MURDOCH RUNS INTO TOUGH CUSTOMERS
ERIC ELLIS' INDIA

02/11/1994

If Mr Rupert Murdoch wants to turn Star TV into a pay-to-air operator in India, he's going to have to talk to people like Mr Kusruh Khan, whose last job was pumping petrol in New York City.
The heavily bejewelled Mr Khan, who, his competitors claim, is a bigamist and diamond-smuggler, is one of India's estimated 100,000 "cable-wallahs" -rooftop entrepreneurs whom Mr Murdoch has unwittingly helped enrich by having his TV signals pirated and cabled around the Bombay neighbourhoods.

Networks like Mr Khan's, operating from a four-square-metre shack on the roof of a Bombay tenement, pose the biggest challenge, and headache, to foreign broadcasters such as Star who hope to tap the much-hyped potential of Asian television.
As China bans private satellite dishes in a move seemingly directed at Star, Mr Murdoch has pragmatically turned his attention to India, where Star says it has 30 million viewers.

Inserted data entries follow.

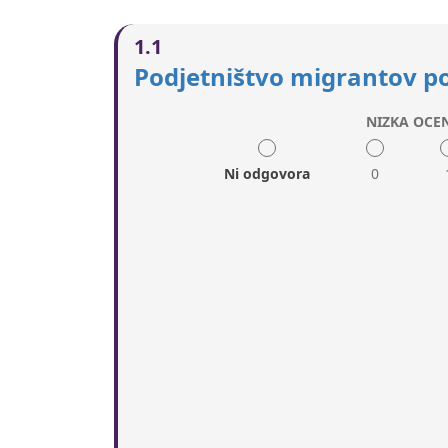
1.1
Podjetništvo migrantov po
NIZKA OCE
Ni odgovora
0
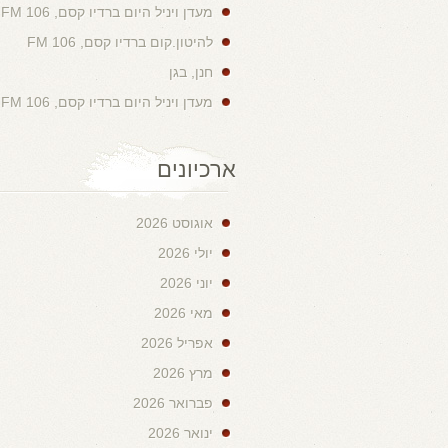
מעדן ויניל היום ברדיו קסם, 106 FM
להיטון.קום ברדיו קסם, 106 FM
חנן, בגן
מעדן ויניל היום ברדיו קסם, 106 FM
ארכיונים
אוגוסט 2026
יולי 2026
יוני 2026
מאי 2026
אפריל 2026
מרץ 2026
פברואר 2026
ינואר 2026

He is in India this week for a first-hand look, visiting the reformist Prime Minister, Mr Rao, his newly-acquired ZEE TV, and cable-wallahs like Mr Khan, who guide Star's destiny on the sub-continent.

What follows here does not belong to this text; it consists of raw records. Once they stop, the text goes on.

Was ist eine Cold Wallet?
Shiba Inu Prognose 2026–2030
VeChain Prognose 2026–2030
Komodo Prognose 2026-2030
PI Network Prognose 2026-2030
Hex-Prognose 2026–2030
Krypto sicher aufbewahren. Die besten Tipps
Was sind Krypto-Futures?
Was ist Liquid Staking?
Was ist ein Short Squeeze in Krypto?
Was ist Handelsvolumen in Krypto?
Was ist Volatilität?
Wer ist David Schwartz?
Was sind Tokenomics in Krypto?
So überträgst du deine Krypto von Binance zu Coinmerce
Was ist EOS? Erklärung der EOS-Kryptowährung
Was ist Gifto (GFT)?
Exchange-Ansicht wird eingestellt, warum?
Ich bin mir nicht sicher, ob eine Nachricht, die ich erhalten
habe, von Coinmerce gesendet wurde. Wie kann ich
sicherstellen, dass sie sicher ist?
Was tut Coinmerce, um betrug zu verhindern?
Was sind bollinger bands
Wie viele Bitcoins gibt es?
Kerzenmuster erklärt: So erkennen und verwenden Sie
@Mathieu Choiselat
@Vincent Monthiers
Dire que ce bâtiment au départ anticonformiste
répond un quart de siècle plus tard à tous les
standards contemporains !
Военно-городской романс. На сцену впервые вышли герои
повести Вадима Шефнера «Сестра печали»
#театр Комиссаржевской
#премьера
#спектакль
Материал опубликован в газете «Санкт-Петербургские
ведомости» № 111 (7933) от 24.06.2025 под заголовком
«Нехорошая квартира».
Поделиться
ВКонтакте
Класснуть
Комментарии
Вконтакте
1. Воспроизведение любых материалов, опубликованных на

But Mr Khan has absolutely no intention of paying for the Star signals he gets beamed to his lean-to "command centre". Moreover, he has plans to expand his own advertising, which he slots into Star's advertising breaks.

All of which increasingly makes the $US525 million ($730 million) News Corporation paid for the profitless Star TV look like a better deal for the seller, Hong Kong's richest man, Mr Li Ka-Shing.

But to be fair to Mr Murdoch, it's not just his signals that are being lifted in India.

Visiting two cable-wallahs last week, The Australian Financial Review was able to track skater Tonya Harding's travails on Mr Ted Turner's Cable News Network and applaud Mark Waugh's heroics against South Africa on reception lifted from Mr Kerry Packer's Nine Network.

"The day Jurassic Park opened in the United States, it was playing here on the networks through a pirated video. It is impossible to beat them," says Mr Lalit Mody, a scion of one of India's big business families who have teamed with the Disney group to tackle the fast-expanding Indian market.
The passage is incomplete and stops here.